17 novembro 2023

O Sistema (The Glass House, 1972)

 Telefilmesquecidos #65

O professor universitário Jonathon Paige (Alan Alda) mata acidentalmente um homem durante uma discussão e acaba condenado por homicídio culposo. Ele e o jovem traficante de maconha Allan Campbell (Kristoffer Tabori) entram na prisão no mesmo dia em que o veterano idealista Brian Courtland (Clu Gulager) inicia seu novo cargo como guarda penitenciário. 

Os três personagens atuam como catalisadores dos acontecimentos que se seguem dentro do presídio. Os dois novos presos logo descobrem que a prisão é administrada por gangues prisionais, enquanto o novo guarda constata a corrupção dos guardas e do diretor.


Alan Alda

Kristoffer Tabori

Paige fica encarregado de trabalhar na farmácia. Hugo Slocum (Vic Morrow), o preso durão que ninguém ousa enfrentar, pressiona Paige a vender drogas para sua gangue.

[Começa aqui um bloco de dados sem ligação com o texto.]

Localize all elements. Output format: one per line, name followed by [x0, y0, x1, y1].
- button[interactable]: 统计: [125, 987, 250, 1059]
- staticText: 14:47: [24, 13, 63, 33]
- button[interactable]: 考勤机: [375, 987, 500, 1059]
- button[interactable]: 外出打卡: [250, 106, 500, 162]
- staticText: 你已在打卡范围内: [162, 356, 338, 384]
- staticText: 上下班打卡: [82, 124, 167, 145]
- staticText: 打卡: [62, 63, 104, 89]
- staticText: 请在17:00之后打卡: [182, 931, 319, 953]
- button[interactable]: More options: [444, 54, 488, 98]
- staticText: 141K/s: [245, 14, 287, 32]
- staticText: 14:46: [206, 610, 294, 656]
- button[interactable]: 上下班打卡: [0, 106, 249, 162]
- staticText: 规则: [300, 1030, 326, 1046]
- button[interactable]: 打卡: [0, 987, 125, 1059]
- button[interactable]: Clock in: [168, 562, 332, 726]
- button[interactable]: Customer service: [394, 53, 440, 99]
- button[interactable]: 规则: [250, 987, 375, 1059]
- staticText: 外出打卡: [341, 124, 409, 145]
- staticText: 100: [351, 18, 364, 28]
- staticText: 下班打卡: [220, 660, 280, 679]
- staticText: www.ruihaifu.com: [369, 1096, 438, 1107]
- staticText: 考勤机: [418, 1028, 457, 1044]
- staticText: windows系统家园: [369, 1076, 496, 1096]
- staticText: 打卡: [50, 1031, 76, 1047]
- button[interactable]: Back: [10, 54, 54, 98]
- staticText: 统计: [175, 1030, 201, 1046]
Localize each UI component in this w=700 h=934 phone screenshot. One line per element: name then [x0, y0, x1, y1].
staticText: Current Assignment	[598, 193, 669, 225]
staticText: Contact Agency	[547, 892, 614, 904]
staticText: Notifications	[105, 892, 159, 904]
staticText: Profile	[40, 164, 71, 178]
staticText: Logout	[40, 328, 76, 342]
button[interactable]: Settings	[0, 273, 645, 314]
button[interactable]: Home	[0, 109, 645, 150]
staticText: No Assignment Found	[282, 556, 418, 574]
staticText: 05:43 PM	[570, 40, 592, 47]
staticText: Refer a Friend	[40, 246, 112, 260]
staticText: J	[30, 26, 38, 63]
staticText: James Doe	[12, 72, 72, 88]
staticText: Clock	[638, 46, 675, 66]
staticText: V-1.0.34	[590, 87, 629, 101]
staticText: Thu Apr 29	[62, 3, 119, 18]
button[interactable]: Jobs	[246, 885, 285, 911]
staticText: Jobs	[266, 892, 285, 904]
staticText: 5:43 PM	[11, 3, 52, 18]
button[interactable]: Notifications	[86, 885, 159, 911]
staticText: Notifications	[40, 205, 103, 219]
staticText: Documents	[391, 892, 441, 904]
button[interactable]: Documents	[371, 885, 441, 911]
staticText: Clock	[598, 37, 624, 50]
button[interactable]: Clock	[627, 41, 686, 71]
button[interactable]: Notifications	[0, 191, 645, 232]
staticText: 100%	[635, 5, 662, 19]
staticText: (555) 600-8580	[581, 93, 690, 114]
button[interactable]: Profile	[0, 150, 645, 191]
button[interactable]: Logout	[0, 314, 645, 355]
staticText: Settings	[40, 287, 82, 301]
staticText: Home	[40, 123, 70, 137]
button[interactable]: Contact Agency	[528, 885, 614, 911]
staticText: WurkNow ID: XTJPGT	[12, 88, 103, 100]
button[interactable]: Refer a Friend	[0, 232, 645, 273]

Paige se recusa a colaborar e ganha o respeito de Lennox (Billy Dee Williams), um prisioneiro negro e politizado que planeja reformar o sistema na marra.

Clu Gulager


Vic Morrow)

À medida que a história se desenvolve, fica claro que a prisão — assim como o mundo lá fora — funciona segundo um "sistema". Há acomodação, honestidade, cinismo, violência, cumplicidade, proteção, perseguição e todos os fatores que compõem a sociedade.

Para um telefilme de questão social do início dos anos 1970, O Sistema tem uma reputação impressionante: baseia-se em argumento coescrito pelo romancista Truman Capote, com roteiro de Tracy Keenan Wynn que combina habilmente várias personalidades fortes.

Billy Dee Williams


O Sistema também pertence ao seleto grupo dos telefilmes que foram “promovidos” às telas do cinema. Foi exibido nos cinemas brasileiros em 1974.

O filme se vale das ótimas atuações e da atmosfera. Aliás, o fato de ter sido filmado em uma prisão de verdade, com prisioneiros entre os figurantes, conferiu ainda mais realismo.  

O elenco está excelente. Alan Alda e seu personagem inicialmente indecifrável, perdido nos próprios pensamentos; Vic Morrow vivendo um assassino brutal e arrogante; Kristoffer Tabori como o rapaz ingênuo e despreparado para a vida na prisão; Billy Dee Williams em papel complexo, parte pacifista, parte revolucionário; e Clu Gulager, interpretando o novo guarda que parece ter alguma moral e que pode ou não se manifestar contra a corrupção no sistema prisional.



Dirigido de forma contida por Tom Gries, O Sistema se distancia muito da fórmula típica dos filmes feitos para a TV da época. Gries ficou conhecido por trabalhos como ...E o Bravo Ficou Só (Will Penny, 1967), A Mulher que Desejei (Fools, 1970) e O Assassinato de Sharon Tate (Helter Skelter, 1976). Também dirigiu inúmeros seriados desde os primórdios da TV, na década de 1950, até os anos 1970. Ratos do Deserto (The Rat Patrol, 1966-68) foi um deles.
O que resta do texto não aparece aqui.